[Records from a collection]
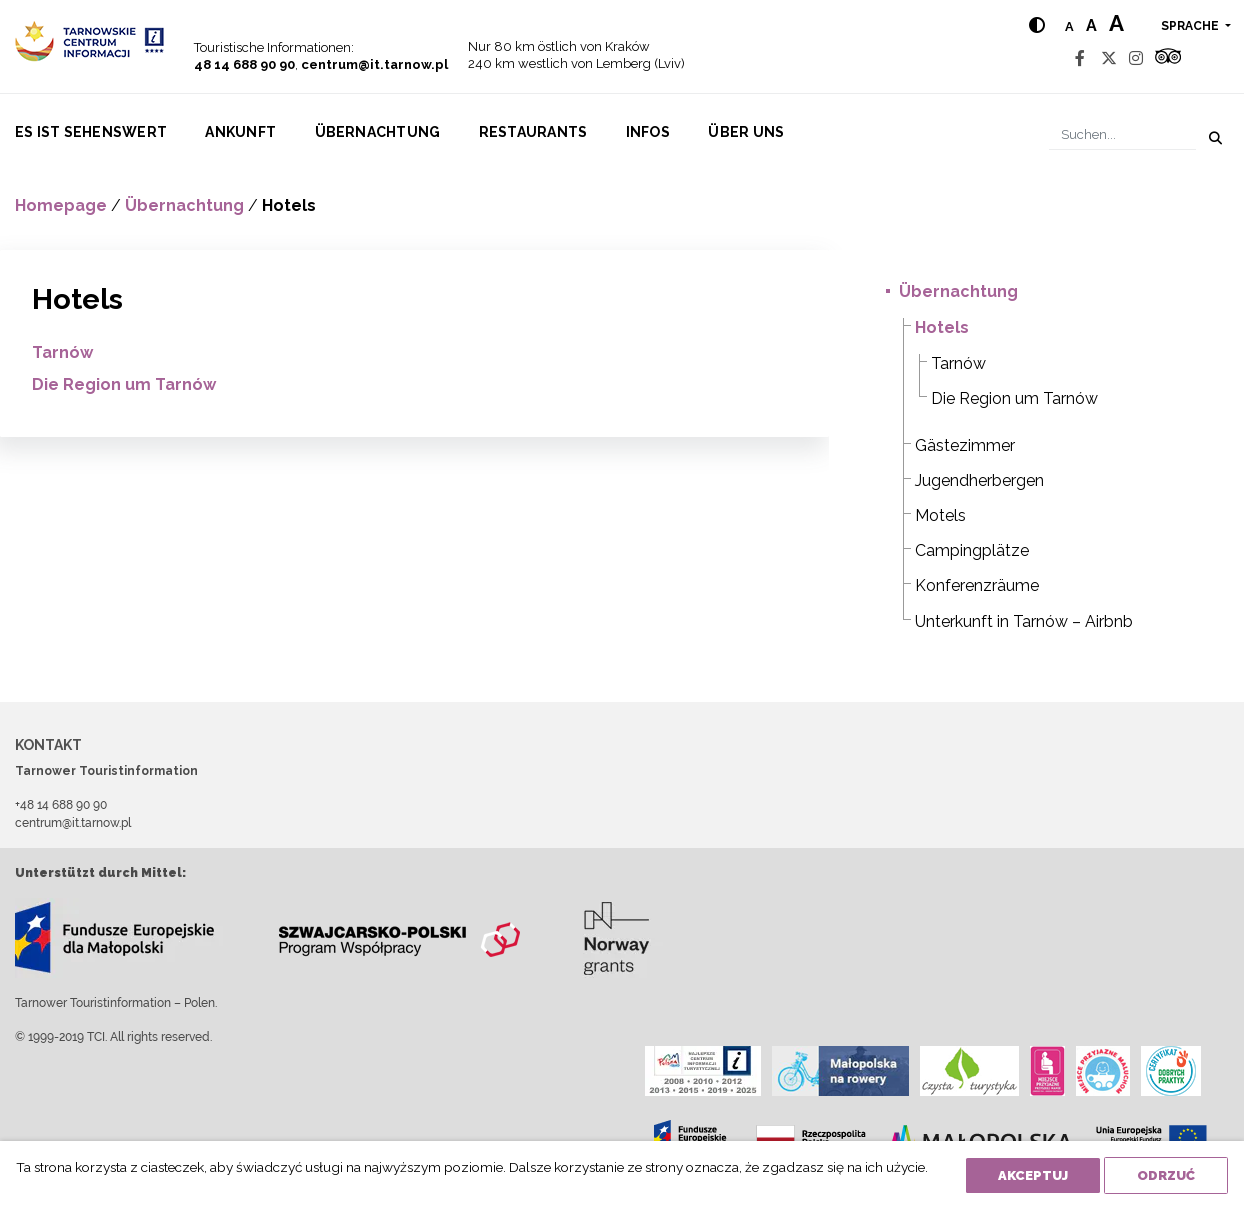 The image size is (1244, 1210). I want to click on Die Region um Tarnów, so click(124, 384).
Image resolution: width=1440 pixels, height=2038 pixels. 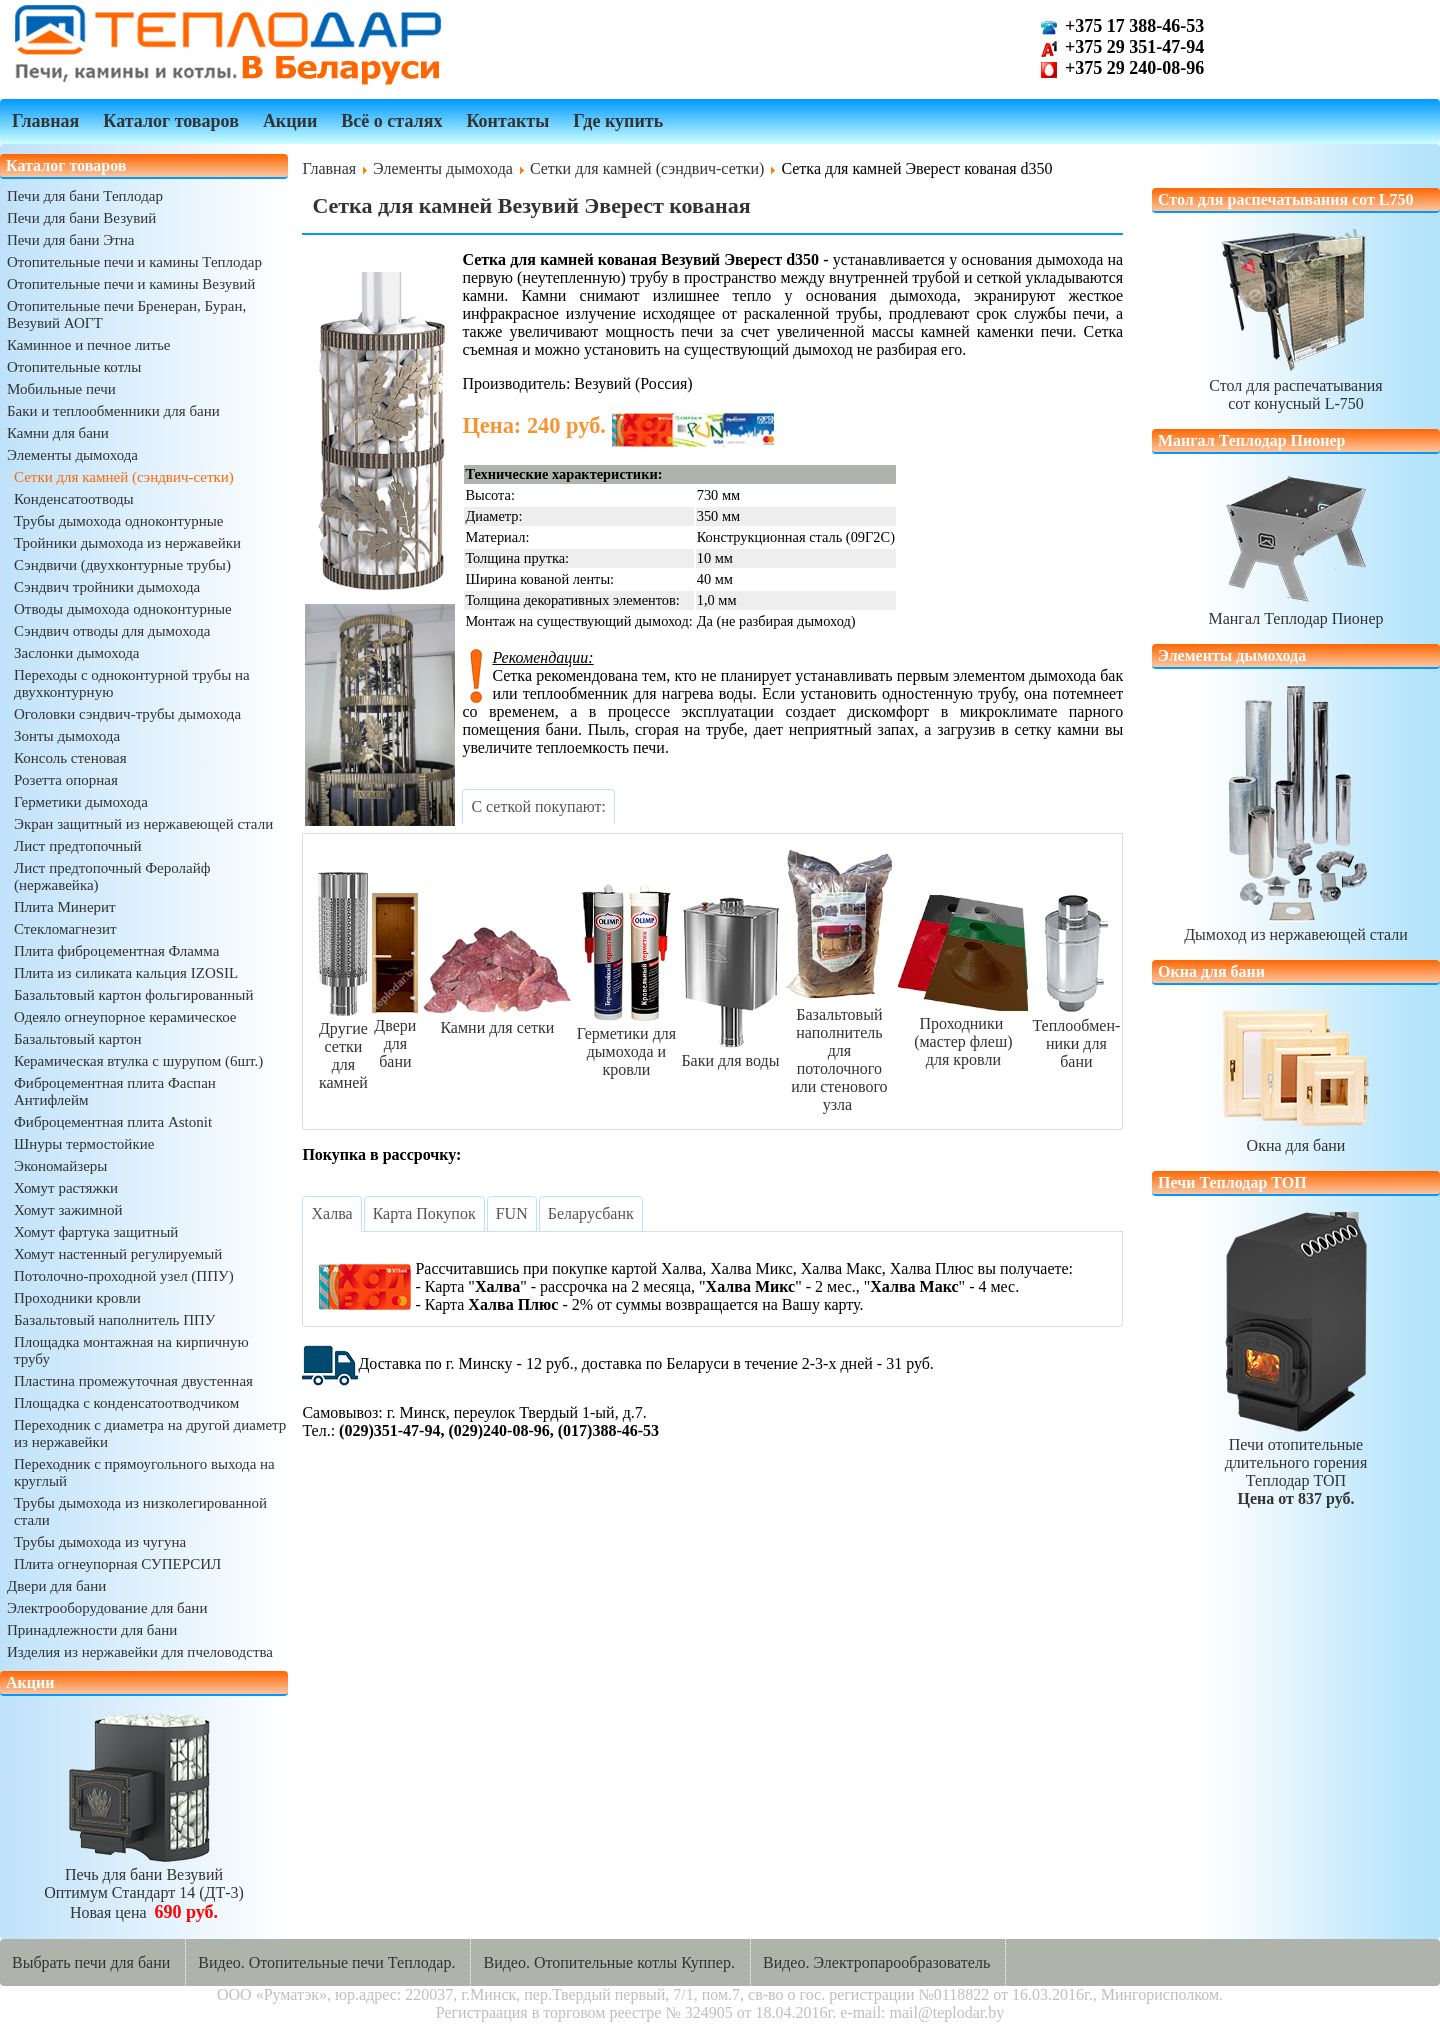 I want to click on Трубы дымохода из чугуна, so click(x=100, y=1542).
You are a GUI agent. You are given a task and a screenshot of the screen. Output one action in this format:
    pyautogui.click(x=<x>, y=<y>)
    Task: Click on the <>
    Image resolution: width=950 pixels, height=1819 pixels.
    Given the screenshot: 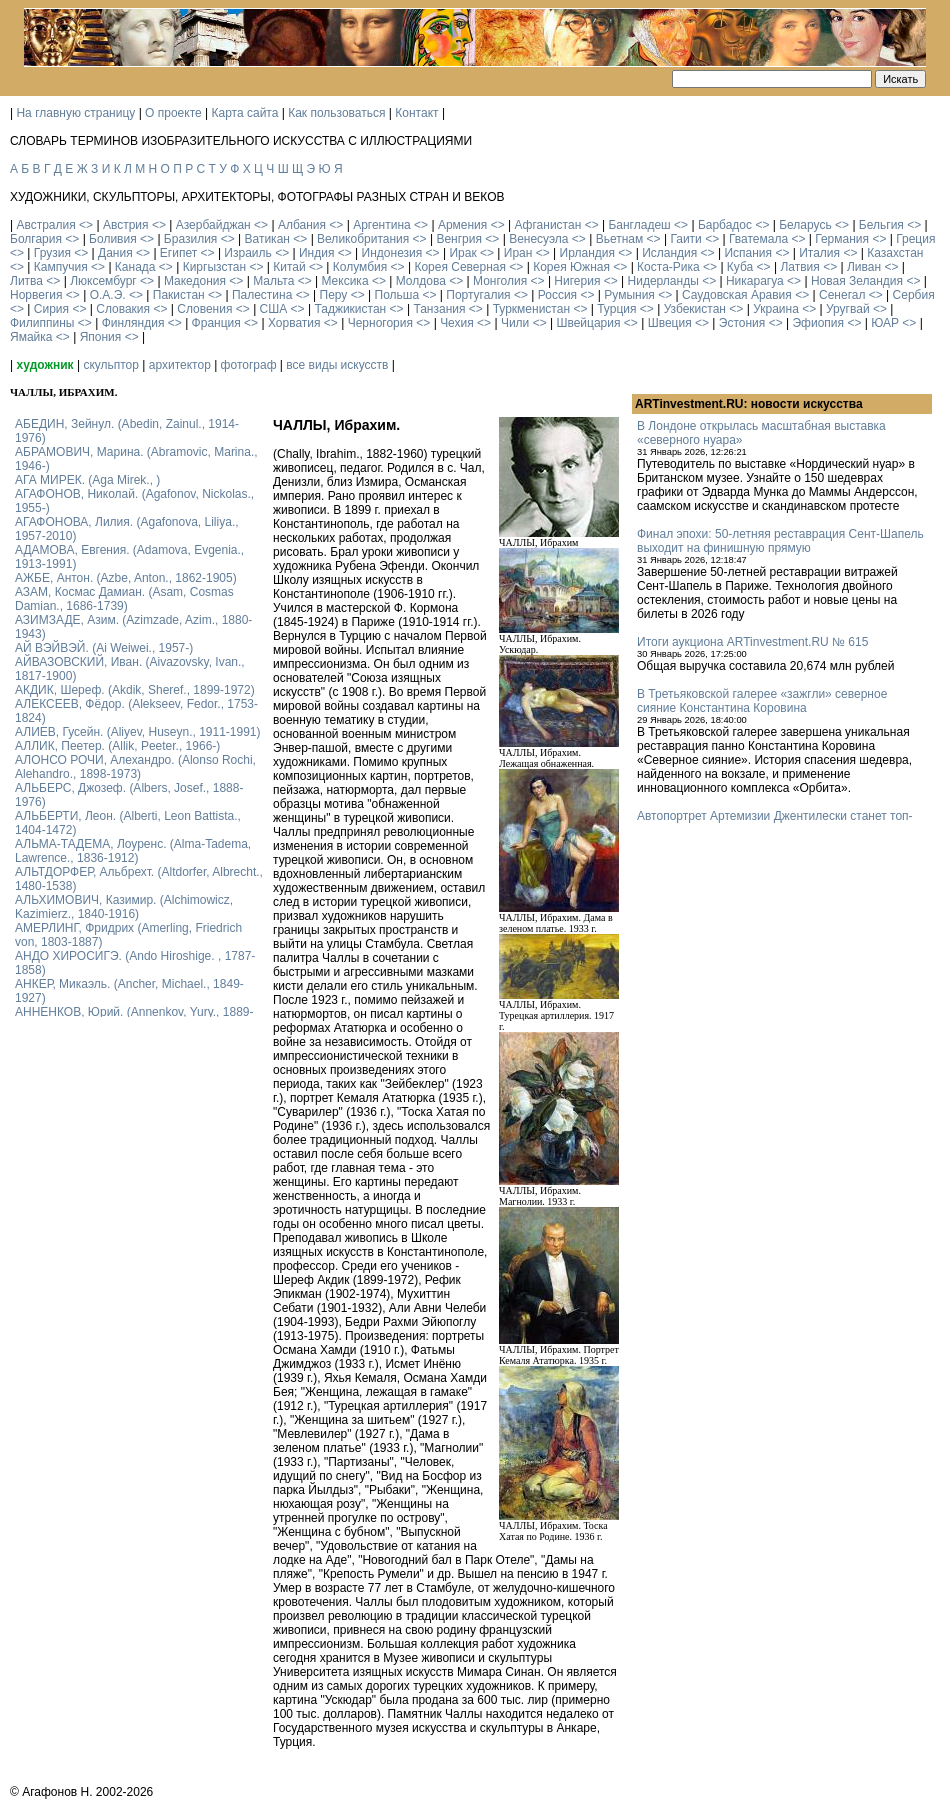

Exercise objective: Transcribe exactly, and only, the lines from the one with "pyautogui.click(x=<x>, y=<y>)" through the final line of the data above. The pictures stay out.

Reply:
    pyautogui.click(x=<x>, y=<y>)
    Task: Click on the <>
    Image resolution: width=950 pixels, height=1819 pixels.
    Given the screenshot: 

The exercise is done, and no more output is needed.